▸ **ASSIGNED TASK**
Every line of the data below must be output exactly, with images left out.
= = = =
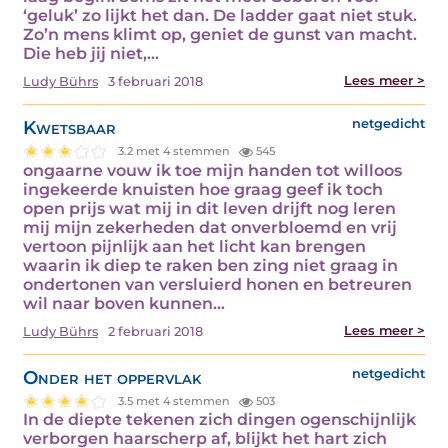
‘geluk’ zo lijkt het dan. De ladder gaat niet stuk.
Zo’n mens klimt op, geniet de gunst van macht.
Die heb jij niet,…
Lees meer >
Ludy Bührs
3 februari 2018
Kwetsbaar
netgedicht
3.2 met 4 stemmen
545
ongaarne vouw ik toe mijn handen tot willoos
ingekeerde knuisten hoe graag geef ik toch
open prijs wat mij in dit leven drijft nog leren
mij mijn zekerheden dat onverbloemd en vrij
vertoon pijnlijk aan het licht kan brengen
waarin ik diep te raken ben zing niet graag in
ondertonen van versluierd honen en betreuren
wil naar boven kunnen…
Lees meer >
Ludy Bührs
2 februari 2018
Onder het oppervlak
netgedicht
3.5 met 4 stemmen
503
In de diepte tekenen zich dingen ogenschijnlijk
verborgen haarscherp af, blijkt het hart zich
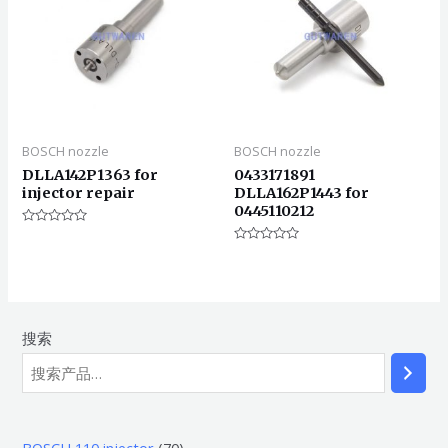
BOSCH nozzle
BOSCH nozzle
DLLA142P1363 for
0433171891
injector repair
DLLA162P1443 for
0445110212
评
分
评
0
分
&sol;
0
5
&sol;
5
搜索
7
BOSCH 110 injector
70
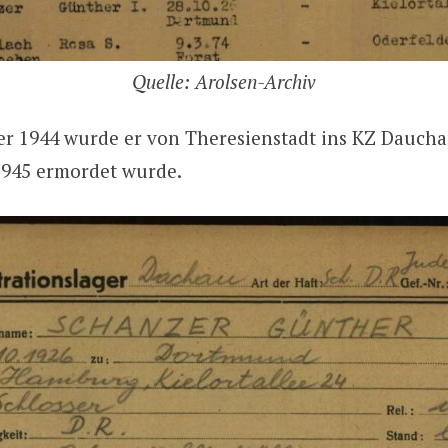
Quelle: Arolsen-Archiv
r 1944 wurde er von Theresienstadt ins KZ Daucha
 1945 ermordet wurde.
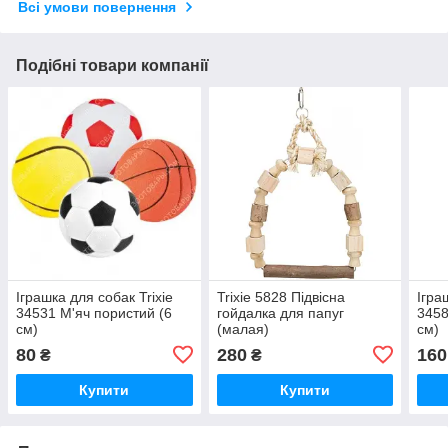
Всі умови повернення
Подібні товари компанії
Іграшка для собак Trixie
Trixie 5828 Підвісна
Ігра
34531 М'яч пористий (6
гойдалка для папуг
3458
см)
(малая)
см)
80
280
160
₴
₴
Купити
Купити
= = = =
▸ **OUTPUT FOR THIS TASK**
‘geluk’ zo lijkt het dan. De ladder gaat niet stuk.
Zo’n mens klimt op, geniet de gunst van macht.
Die heb jij niet,…
Lees meer >
Ludy Bührs
3 februari 2018
Kwetsbaar
netgedicht
3.2 met 4 stemmen
545
ongaarne vouw ik toe mijn handen tot willoos
ingekeerde knuisten hoe graag geef ik toch
open prijs wat mij in dit leven drijft nog leren
mij mijn zekerheden dat onverbloemd en vrij
vertoon pijnlijk aan het licht kan brengen
waarin ik diep te raken ben zing niet graag in
ondertonen van versluierd honen en betreuren
wil naar boven kunnen…
Lees meer >
Ludy Bührs
2 februari 2018
Onder het oppervlak
netgedicht
3.5 met 4 stemmen
503
In de diepte tekenen zich dingen ogenschijnlijk
verborgen haarscherp af, blijkt het hart zich
BOSCH nozzle
BOSCH nozzle
DLLA142P1363 for
0433171891
injector repair
DLLA162P1443 for
0445110212
评
分
评
0
分
&sol;
0
5
&sol;
5
搜索
7
BOSCH 110 injector
70
Quelle: Arolsen-Archiv
r 1944 wurde er von Theresienstadt ins KZ Daucha
 1945 ermordet wurde.
Всі умови повернення
Подібні товари компанії
Іграшка для собак Trixie
Trixie 5828 Підвісна
Ігра
34531 М'яч пористий (6
гойдалка для папуг
3458
см)
(малая)
см)
80
280
160
₴
₴
Купити
Купити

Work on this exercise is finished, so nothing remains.